Scar no tenía la menor intención de dejar que su sobrino le arrebatara el trono.

—¡Tú fuiste el responsable de la muerte de Mufasa! —dijo Scar.

A continuación, las hienas comenzaron a acercarse y fueron acorralando a Simba hacia el borde de la Roca de la Manada.

Entonces, Scar se abalanzó sobre Simba. El joven león retrocedió, tropezó y se precipitó por el acantilado, aunque finalmente logró aferrarse al borde. Scar se inclinó sobre Simba. En ese instante, un rayo impactó en el suelo y se desató un incendio bajo el joven león.

—Esto me resulta familiar. Es como estaba tu padre antes de morir —dijo Scar, quien, a continuación, sonrió y le confesó a Simba al oído—. ¡Yo maté a Mufasa!

Indignado, Simba sacó fuerzas de flaqueza y logró saltar hacia Scar.

—¡Asesino! —rugió para que todos lo oyeran.

Simba y Scar se enfrentaron mientras las llamas teñían el cielo de rojo. Scar lanzó un rugido de rabia mientras luchaba por proteger el trono que tanto le había costado conseguir.

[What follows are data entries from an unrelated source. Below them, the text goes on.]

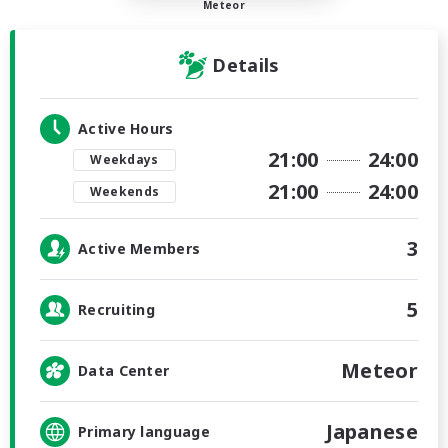
Meteor
Details
Active Hours
21:00
24:00
Weekdays
21:00
24:00
Weekends
3
Active Members
5
Recruiting
Meteor
Data Center
Japanese
Primary language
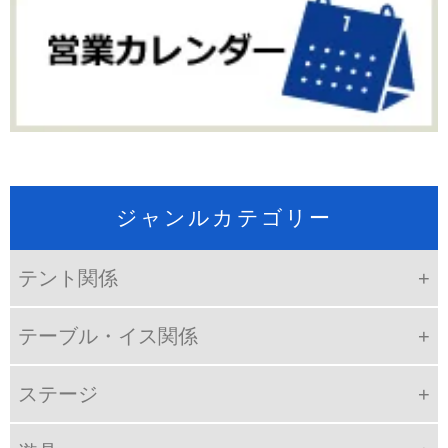
ジャンルカテゴリー
テント関係
テーブル・イス関係
ステージ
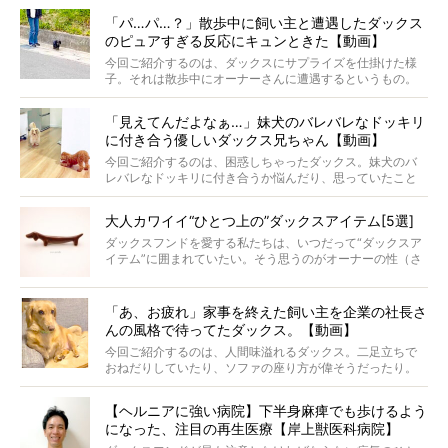
ナがうらやましい…！」という悲鳴のような声も。そんなイ
「パ…パ…？」散歩中に飼い主と遭遇したダックス
ケメンから愛されているラナは、去年の誕生日に小池さん
のピュアすぎる反応にキュンときた【動画】
からプレゼントしてもらったハーネスをつけて撮影に参加
してくれました。
今回ご紹介するのは、ダックスにサプライズを仕掛けた様
子。それは散歩中にオーナーさんに遭遇するというもの。
戸惑って歩きを止めたり、すぐに気付いて追いかけたり、
再会を喜ぶ様子にこちらまで嬉しくなっちゃう！
「見えてんだよなぁ…」妹犬のバレバレなドッキリ
に付き合う優しいダックス兄ちゃん【動画】
今回ご紹介するのは、困惑しちゃったダックス。妹犬のバ
レバレなドッキリに付き合うか悩んだり、思っていたこと
と違う事態に陥ったり。そんなお悩み全開なダックスの様
子に、もうニヤニヤが止まらない！
大人カワイイ“ひとつ上の”ダックスアイテム[5選]
ダックスフンドを愛する私たちは、いつだって“ダックスア
イテム”に囲まれていたい。そう思うのがオーナーの性（さ
が）。 今回は、大人カワイイ“ひとつ上の”ダックスアイテ
ムをご紹介。
「あ、お疲れ」家事を終えた飼い主を企業の社長さ
んの風格で待ってたダックス。【動画】
今回ご紹介するのは、人間味溢れるダックス。二足立ちで
おねだりしていたり、ソファの座り方が偉そうだったり。
今にも言葉を発しそうなダックスの姿は、もう人間にしか
見えないのです…！
【ヘルニアに強い病院】下半身麻痺でも歩けるよう
になった、注目の再生医療【岸上獣医科病院】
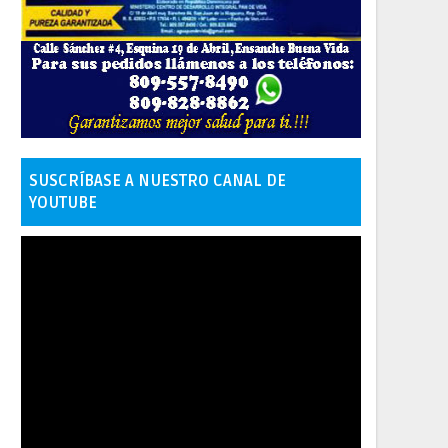
SUSCRÍBASE A NUESTRO CANAL DE
YOUTUBE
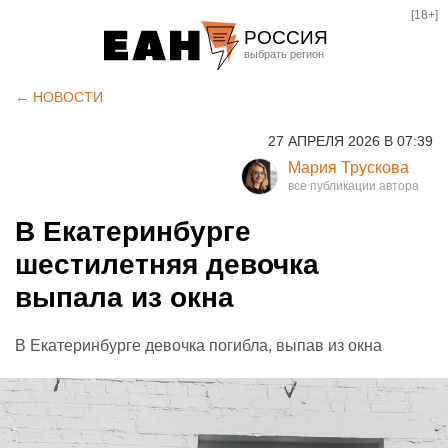
[18+]
РОССИЯ
Екатеринбург
← НОВОСТИ
Челябинск
27 АПРЕЛЯ 2026 В 07:39
Курган
Мария Трускова
Оренбург
В Екатеринбурге
шестилетняя девочка
выпала из окна
В Екатеринбурге девочка погибла, выпав из окна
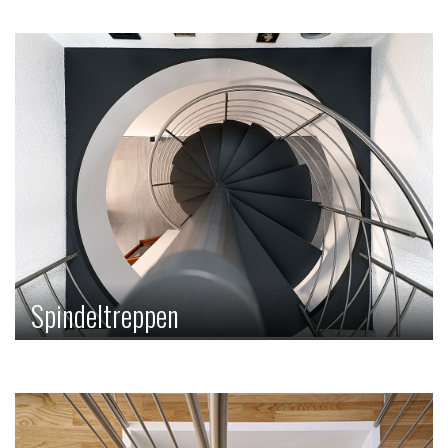
geometrische Form. Meist treffen die Tritt- und Setzstufen
in einem geraden, seltener in einem leicht schrägen
Winkel aufeinander, wodurch das typische Zickzack-Muster
entsteht.
Spindeltreppen
Bei der Spindeltreppe werden die Stufen kreisförmig um
eine zentrale Säule, die sogenannte Spindel, angeordnet.
Dabei kann die Treppe sowohl freistehend im Raum wie
auch an eine Wand angepasst eingebaut werden.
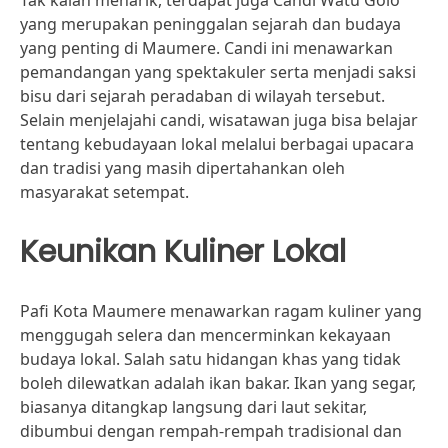
Tak kalah menarik, terdapat juga Candi Watu Golo
yang merupakan peninggalan sejarah dan budaya
yang penting di Maumere. Candi ini menawarkan
pemandangan yang spektakuler serta menjadi saksi
bisu dari sejarah peradaban di wilayah tersebut.
Selain menjelajahi candi, wisatawan juga bisa belajar
tentang kebudayaan lokal melalui berbagai upacara
dan tradisi yang masih dipertahankan oleh
masyarakat setempat.
Keunikan Kuliner Lokal
Pafi Kota Maumere menawarkan ragam kuliner yang
menggugah selera dan mencerminkan kekayaan
budaya lokal. Salah satu hidangan khas yang tidak
boleh dilewatkan adalah ikan bakar. Ikan yang segar,
biasanya ditangkap langsung dari laut sekitar,
dibumbui dengan rempah-rempah tradisional dan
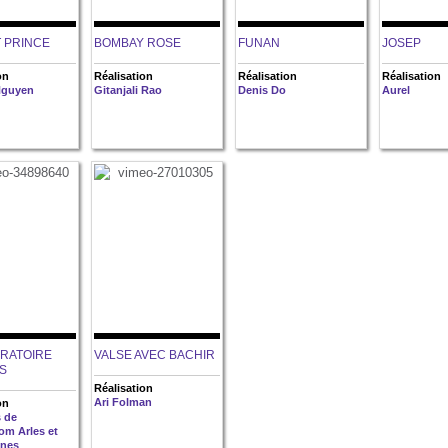
T PRINCE
BOMBAY ROSE
FUNAN
JOSEP
on
Réalisation
Réalisation
Réalisation
Nguyen
Gitanjali Rao
Denis Do
Aurel
ORATOIRE
VALSE AVEC BACHIR
S
Réalisation
Ari Folman
on
s de
om Arles et
nnes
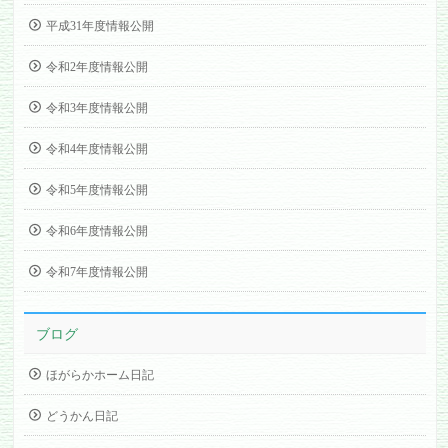
平成31年度情報公開
令和2年度情報公開
令和3年度情報公開
令和4年度情報公開
令和5年度情報公開
令和6年度情報公開
令和7年度情報公開
ブログ
ほがらかホーム日記
どうかん日記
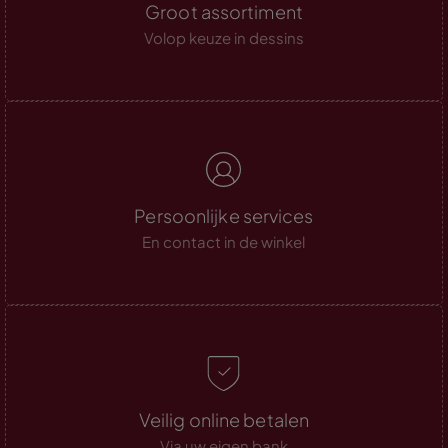
Groot assortiment
Volop keuze in dessins
Persoonlijke services
En contact in de winkel
Veilig online betalen
Via uw eigen bank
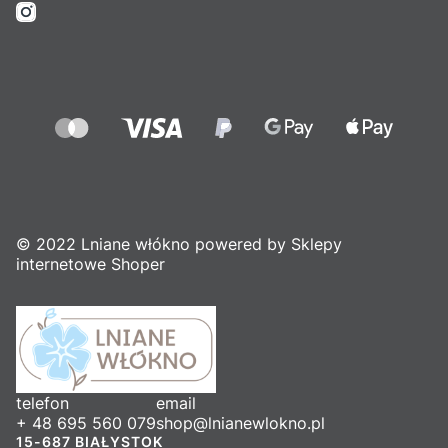
© 2022 Lniane włókno powered by Sklepy
internetowe Shoper
telefon
email
+ 48 695 560 079
shop@lnianewlokno.pl
15-687 BIAŁYSTOK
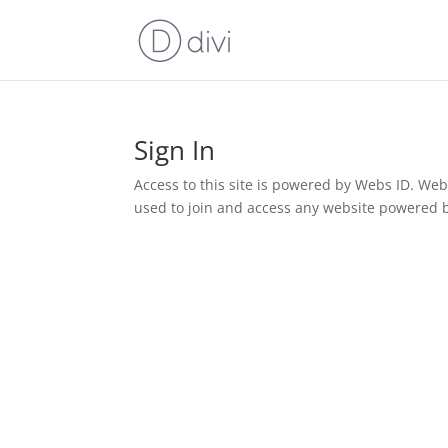
Sign In
Access to this site is powered by Webs ID. Webs
used to join and access any website powered b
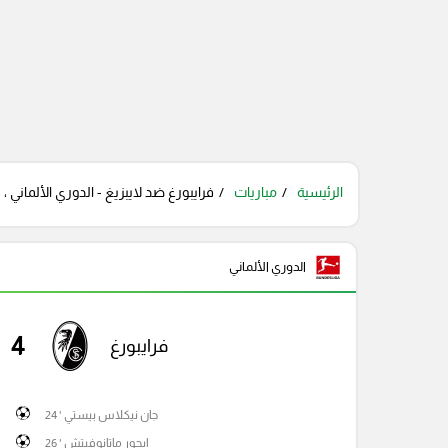
الرئيسية
مباريات
فرايبورغ ضد لايبزيغ - الدوري الألماني ،
الدوري الألماني
4
فرايبورغ
جان نيكلاس بيستي ' 24
إيجور ماتانوفيتش ' 26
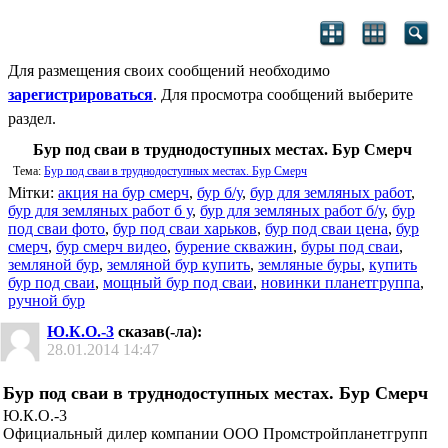
Для размещения своих сообщений необходимо
зарегистрироваться
. Для просмотра сообщений выберите
раздел.
Бур под сваи в труднодоступных местах. Бур Смерч
Тема:
Бур под сваи в труднодоступных местах. Бур Смерч
Мітки:
акция на бур смерч
,
бур б/у
,
бур для земляных работ
,
бур для земляных работ б у
,
бур для земляных работ б/у
,
бур
под сваи фото
,
бур под сваи харьков
,
бур под сваи цена
,
бур
смерч
,
бур смерч видео
,
бурение скважин
,
буры под сваи
,
земляной бур
,
земляной бур купить
,
земляные буры
,
купить
бур под сваи
,
мощный бур под сваи
,
новинки планетгруппа
,
ручной бур
Ю.К.О.-3
сказав(-ла):
28.01.2014
14:47
Бур под сваи в труднодоступных местах. Бур Смерч
Ю.К.О.-3
Официальный дилер компании ООО Промстройпланетгрупп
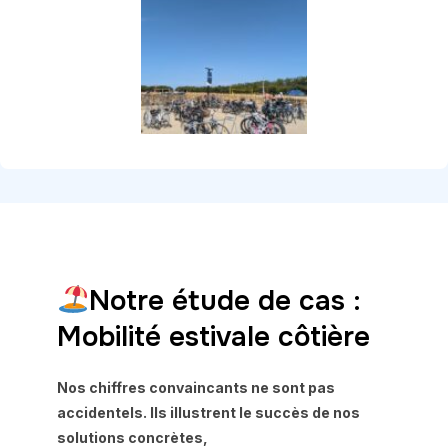
Notre étude de cas :
Mobilité estivale côtière
Nos chiffres convaincants ne sont pas
accidentels. Ils illustrent le succès de nos
solutions concrètes,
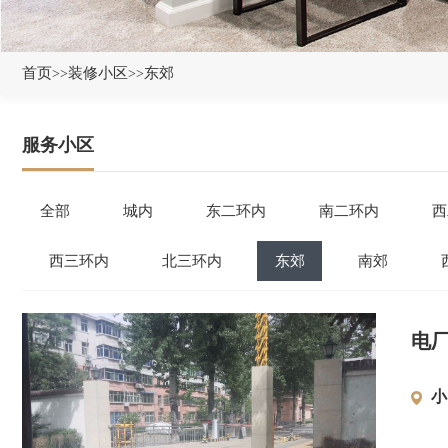
首页
装修小区
东郊
>>
>>
服务小区
全部
城内
东二环内
南二环内
西
西三环内
北三环内
东郊
南郊
电
小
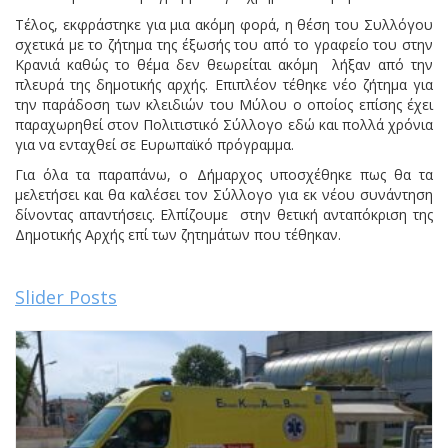
Τέλος, εκφράστηκε για μια ακόμη φορά, η θέση του Συλλόγου
σχετικά με το ζήτημα της έξωσής του από το γραφείο του στην
Κρανιά καθώς το θέμα δεν θεωρείται ακόμη λήξαν από την
πλευρά της δημοτικής αρχής. Επιπλέον τέθηκε νέο ζήτημα για
την παράδοση των κλειδιών του Μύλου ο οποίος επίσης έχει
παραχωρηθεί στον Πολιτιστικό Σύλλογο εδώ και πολλά χρόνια
για να ενταχθεί σε Ευρωπαϊκό πρόγραμμα.
Για όλα τα παραπάνω, ο Δήμαρχος υποσχέθηκε πως θα τα
μελετήσει και θα καλέσει τον Σύλλογο για εκ νέου συνάντηση
δίνοντας απαντήσεις. Ελπίζουμε στην θετική ανταπόκριση της
Δημοτικής Αρχής επί των ζητημάτων που τέθηκαν.
Slider Posts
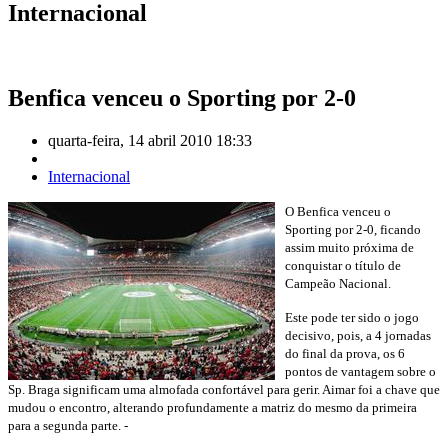
Internacional
Benfica venceu o Sporting por 2-0
quarta-feira, 14 abril 2010 18:33
Internacional
O Benfica venceu o
Sporting por 2-0, ficando
assim muito próxima de
conquistar o título de
Campeão Nacional.
Este pode ter sido o jogo
decisivo, pois, a 4 jornadas
do final da prova, os 6
pontos de vantagem sobre o
Sp. Braga significam uma almofada confortável para gerir. Aimar foi a chave que
mudou o encontro, alterando profundamente a matriz do mesmo da primeira
para a segunda parte. -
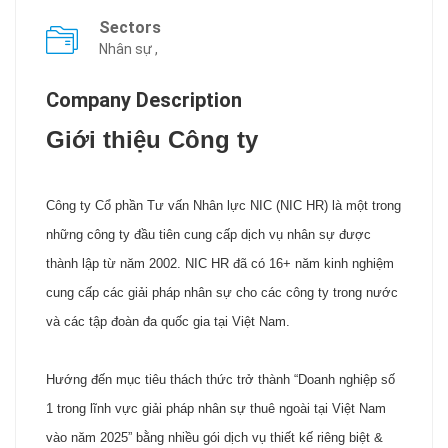
Sectors
Nhân sự ,
Company Description
Giới thiệu Công ty
Công ty Cổ phần Tư vấn Nhân lực NIC (NIC HR) là một trong
những công ty đầu tiên cung cấp dịch vụ nhân sự được
thành lập từ năm 2002. NIC HR đã có 16+ năm kinh nghiệm
cung cấp các giải pháp nhân sự cho các công ty trong nước
và các tập đoàn đa quốc gia tại Việt Nam.
Hướng đến mục tiêu thách thức trở thành “Doanh nghiệp số
1 trong lĩnh vực giải pháp nhân sự thuê ngoài tại Việt Nam
vào năm 2025” bằng nhiều gói dịch vụ thiết kế riêng biệt &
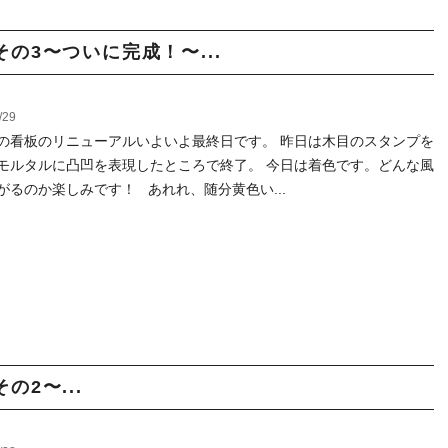
の3〜ついに完成！〜...
/29
の看板のリニューアルいよいよ最終日です。 昨日は木目のスタンプを
モルタルに凸凹を表現したところで終了。 今日は着色です。どんな風
がるのか楽しみです！ あれれ、随分黄色い...
2〜...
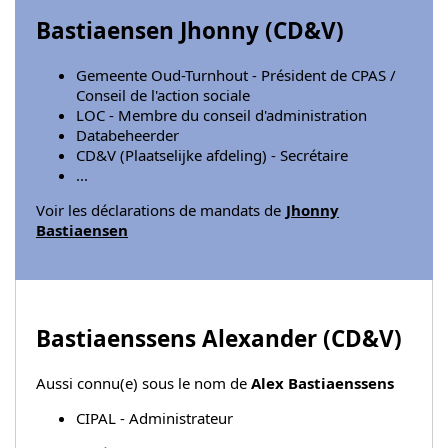
Bastiaensen Jhonny (
CD&V
)
Gemeente Oud-Turnhout - Président de CPAS /
Conseil de l'action sociale
LOC - Membre du conseil d'administration
Databeheerder
CD&V (Plaatselijke afdeling) - Secrétaire
...
Voir les déclarations de mandats de
Jhonny
Bastiaensen
Bastiaenssens Alexander (
CD&V
)
Aussi connu(e) sous le nom de
Alex Bastiaenssens
CIPAL - Administrateur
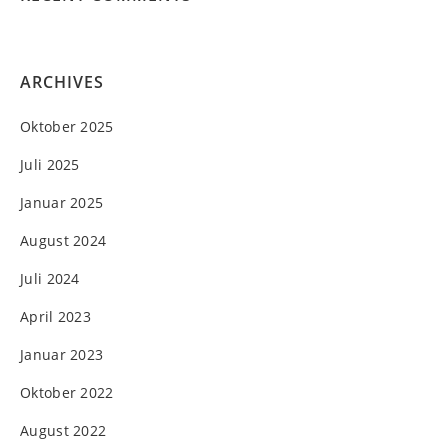
ARCHIVES
Oktober 2025
Juli 2025
Januar 2025
August 2024
Juli 2024
April 2023
Januar 2023
Oktober 2022
August 2022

Sin embargo, Scar no tenía nada que hacer contra Simba, el rey legítimo. Tras una feroz batalla, Simba arrojó a Scar por el acantilado y observó cómo se precipitaba hacia el suelo en llamas.

—Huye, Scar —dijo Simba, repitiendo lo que Scar le había dicho mucho tiempo atrás—. ¡Huye y no regreses jamás!

La lluvia comenzó a caer y apagó las llamas. Los truenos rugían mientras Simba ascendía a la Roca de la Manada. Una vez allí, alzó la cabeza hacia el cielo para recordar a su padre y todo lo que Mufasa le había enseñado. Mientras la lluvia seguía cayendo, Simba emitió un poderoso rugido.

El rey había regresado.

Bajo el sabio reinado de Simba, las Tierras del Reino florecieron de nuevo. La hierba y los árboles crecieron, los rebaños volvieron a pastar y la comida volvió a ser abundante. Y, entonces, una mañana, mientras el sol salía sobre la Roca de la Manada, Rafiki levantó al cachorro recién nacido de Simba y Nala para que todos lo vieran.

El Ciclo de la Vida se había completado.